◆ Task item:
Every entry needs to be reproduced exactly.

__________________________________________________

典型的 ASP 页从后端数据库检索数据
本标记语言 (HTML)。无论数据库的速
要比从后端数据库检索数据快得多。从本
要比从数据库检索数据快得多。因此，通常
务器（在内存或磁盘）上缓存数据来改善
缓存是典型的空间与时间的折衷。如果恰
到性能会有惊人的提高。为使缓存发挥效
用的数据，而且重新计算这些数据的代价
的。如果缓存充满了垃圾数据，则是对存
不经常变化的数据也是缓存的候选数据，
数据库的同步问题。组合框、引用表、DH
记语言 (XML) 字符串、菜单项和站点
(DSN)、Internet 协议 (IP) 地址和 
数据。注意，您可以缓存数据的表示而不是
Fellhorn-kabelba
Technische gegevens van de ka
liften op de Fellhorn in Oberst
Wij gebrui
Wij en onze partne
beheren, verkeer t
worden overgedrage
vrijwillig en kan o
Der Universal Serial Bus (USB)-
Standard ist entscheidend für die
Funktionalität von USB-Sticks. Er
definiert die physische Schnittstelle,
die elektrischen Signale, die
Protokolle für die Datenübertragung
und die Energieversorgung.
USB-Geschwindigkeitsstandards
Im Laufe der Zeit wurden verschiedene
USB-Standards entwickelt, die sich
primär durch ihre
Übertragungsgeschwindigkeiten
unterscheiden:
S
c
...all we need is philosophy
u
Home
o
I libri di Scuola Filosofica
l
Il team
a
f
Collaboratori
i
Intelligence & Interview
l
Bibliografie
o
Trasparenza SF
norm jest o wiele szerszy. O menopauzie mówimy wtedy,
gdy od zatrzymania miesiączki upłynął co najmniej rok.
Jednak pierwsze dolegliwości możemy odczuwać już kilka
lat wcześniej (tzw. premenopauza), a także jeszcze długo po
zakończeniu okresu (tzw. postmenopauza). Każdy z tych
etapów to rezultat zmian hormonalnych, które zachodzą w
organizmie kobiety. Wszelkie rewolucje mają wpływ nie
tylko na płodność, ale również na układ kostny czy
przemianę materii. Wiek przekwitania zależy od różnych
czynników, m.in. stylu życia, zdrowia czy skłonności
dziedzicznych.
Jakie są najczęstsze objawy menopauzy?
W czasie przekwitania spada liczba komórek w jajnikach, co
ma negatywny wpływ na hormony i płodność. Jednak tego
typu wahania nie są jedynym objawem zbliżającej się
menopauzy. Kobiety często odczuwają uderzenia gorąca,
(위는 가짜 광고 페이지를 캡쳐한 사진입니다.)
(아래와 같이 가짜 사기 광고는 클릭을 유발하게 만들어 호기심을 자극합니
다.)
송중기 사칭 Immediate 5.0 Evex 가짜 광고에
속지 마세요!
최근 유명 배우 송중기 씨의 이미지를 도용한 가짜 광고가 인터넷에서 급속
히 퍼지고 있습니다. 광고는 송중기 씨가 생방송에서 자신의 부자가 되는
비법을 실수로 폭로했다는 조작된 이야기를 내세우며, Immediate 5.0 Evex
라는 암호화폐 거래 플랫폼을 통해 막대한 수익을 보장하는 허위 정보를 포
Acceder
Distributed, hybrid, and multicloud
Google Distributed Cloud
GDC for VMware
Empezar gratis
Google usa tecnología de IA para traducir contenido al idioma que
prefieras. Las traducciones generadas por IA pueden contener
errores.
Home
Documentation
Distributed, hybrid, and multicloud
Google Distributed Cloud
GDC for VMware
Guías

__________________________________________________

◆ Output of the task:
典型的 ASP 页从后端数据库检索数据
本标记语言 (HTML)。无论数据库的速
要比从后端数据库检索数据快得多。从本
要比从数据库检索数据快得多。因此，通常
务器（在内存或磁盘）上缓存数据来改善
缓存是典型的空间与时间的折衷。如果恰
到性能会有惊人的提高。为使缓存发挥效
用的数据，而且重新计算这些数据的代价
的。如果缓存充满了垃圾数据，则是对存
不经常变化的数据也是缓存的候选数据，
数据库的同步问题。组合框、引用表、DH
记语言 (XML) 字符串、菜单项和站点
(DSN)、Internet 协议 (IP) 地址和 
数据。注意，您可以缓存数据的表示而不是
Fellhorn-kabelba
Technische gegevens van de ka
liften op de Fellhorn in Oberst
Wij gebrui
Wij en onze partne
beheren, verkeer t
worden overgedrage
vrijwillig en kan o
Der Universal Serial Bus (USB)-
Standard ist entscheidend für die
Funktionalität von USB-Sticks. Er
definiert die physische Schnittstelle,
die elektrischen Signale, die
Protokolle für die Datenübertragung
und die Energieversorgung.
USB-Geschwindigkeitsstandards
Im Laufe der Zeit wurden verschiedene
USB-Standards entwickelt, die sich
primär durch ihre
Übertragungsgeschwindigkeiten
unterscheiden:
S
c
...all we need is philosophy
u
Home
o
I libri di Scuola Filosofica
l
Il team
a
f
Collaboratori
i
Intelligence & Interview
l
Bibliografie
o
Trasparenza SF
norm jest o wiele szerszy. O menopauzie mówimy wtedy,
gdy od zatrzymania miesiączki upłynął co najmniej rok.
Jednak pierwsze dolegliwości możemy odczuwać już kilka
lat wcześniej (tzw. premenopauza), a także jeszcze długo po
zakończeniu okresu (tzw. postmenopauza). Każdy z tych
etapów to rezultat zmian hormonalnych, które zachodzą w
organizmie kobiety. Wszelkie rewolucje mają wpływ nie
tylko na płodność, ale również na układ kostny czy
przemianę materii. Wiek przekwitania zależy od różnych
czynników, m.in. stylu życia, zdrowia czy skłonności
dziedzicznych.
Jakie są najczęstsze objawy menopauzy?
W czasie przekwitania spada liczba komórek w jajnikach, co
ma negatywny wpływ na hormony i płodność. Jednak tego
typu wahania nie są jedynym objawem zbliżającej się
menopauzy. Kobiety często odczuwają uderzenia gorąca,
(위는 가짜 광고 페이지를 캡쳐한 사진입니다.)
(아래와 같이 가짜 사기 광고는 클릭을 유발하게 만들어 호기심을 자극합니
다.)
송중기 사칭 Immediate 5.0 Evex 가짜 광고에
속지 마세요!
최근 유명 배우 송중기 씨의 이미지를 도용한 가짜 광고가 인터넷에서 급속
히 퍼지고 있습니다. 광고는 송중기 씨가 생방송에서 자신의 부자가 되는
비법을 실수로 폭로했다는 조작된 이야기를 내세우며, Immediate 5.0 Evex
라는 암호화폐 거래 플랫폼을 통해 막대한 수익을 보장하는 허위 정보를 포
Acceder
Distributed, hybrid, and multicloud
Google Distributed Cloud
GDC for VMware
Empezar gratis
Google usa tecnología de IA para traducir contenido al idioma que
prefieras. Las traducciones generadas por IA pueden contener
errores.
Home
Documentation
Distributed, hybrid, and multicloud
Google Distributed Cloud
GDC for VMware
Guías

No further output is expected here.